Ellas son, tener "calzada", en lo posible, la relación entre pagos y cobranzas; minimizar la deuda en dólares o, en su defecto, operar en el mercado de dólar futuro; comercializar los productos tratando de evitar "rifar" el stock y prestando especial atención al valor presente y futuro del inventario, en pesos y dólares, para poder evaluar, en función de la expectativa de devaluación, si es conveniente incrementarlo o disminuirlo, a los fines de la valorización patrimonial de la empresa.

Ante la incertidumbre acerca de la resolución de la Supercrisis5, cualquiera sea el resultado electoral de los comicios que se avecinan, los criterios de "rienda corta" y de "sana prudencia" están más vigentes que nunca.

1 Con la colaboración del Mg. Oscar Carreras. Cabe consignar que con posterioridad a la fecha de referencia se incorporó a las reservas el último desembolso del FMI, con lo cual, al margen de otras modificaciones, al 16 de julio su monto alcanzó los U$S 68.739 millones.

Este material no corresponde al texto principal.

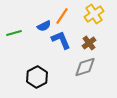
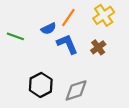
green line: (14, 33) -> (15, 36), turned 35
gray diamond: (85, 67) -> (76, 90), moved

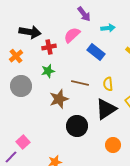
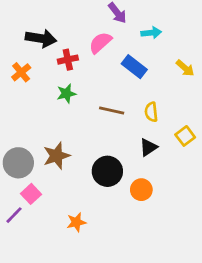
gray circle: (21, 86) -> (18, 163), moved
brown star: (59, 99) -> (56, 156), moved
black triangle: (106, 109) -> (148, 147), size x0.6
orange circle: (113, 145) -> (141, 190), moved

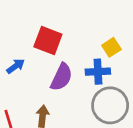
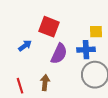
yellow square: (111, 47) -> (96, 32), turned 32

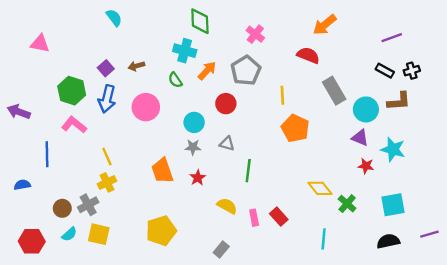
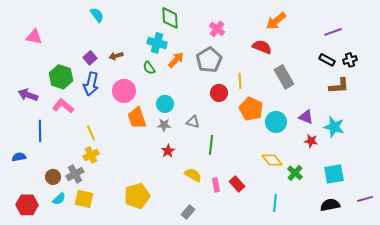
red circle: (226, 104) -> (219, 93), moved
cyan circle: (366, 109) -> (276, 122), moved
purple arrow: (19, 112) -> (28, 95), moved
orange trapezoid: (162, 171) -> (137, 118), moved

2 El ejercicio se realiza al mes de junio ya que, aun transcurriendo el séptimo mes del año, no se cuenta todavía con la información de variación de precios.
3 Siempre refiriéndonos a aquellas exportaciones que no están afectadas por retenciones, ya que las sumas fijas en pesos, por dólar exportado, representan una pérdida de competitividad de entre 7% y 9% adicional.
4 El quantum del déficit cuasi fiscal resulta variable, porque depende centralmente de la tasa de interés que el BCRA paga por las Leliq.
5 Oportunamente caracterizamos a la Supercrisis como la situación a las que nos llevó la alianza Cambiemos, que incurrió a un mismo tiempo en los desequilibrios macroeconómicos fiscales y externos que colapsaron los gobiernos de Alfonsín y De la Rúa, respectivamente.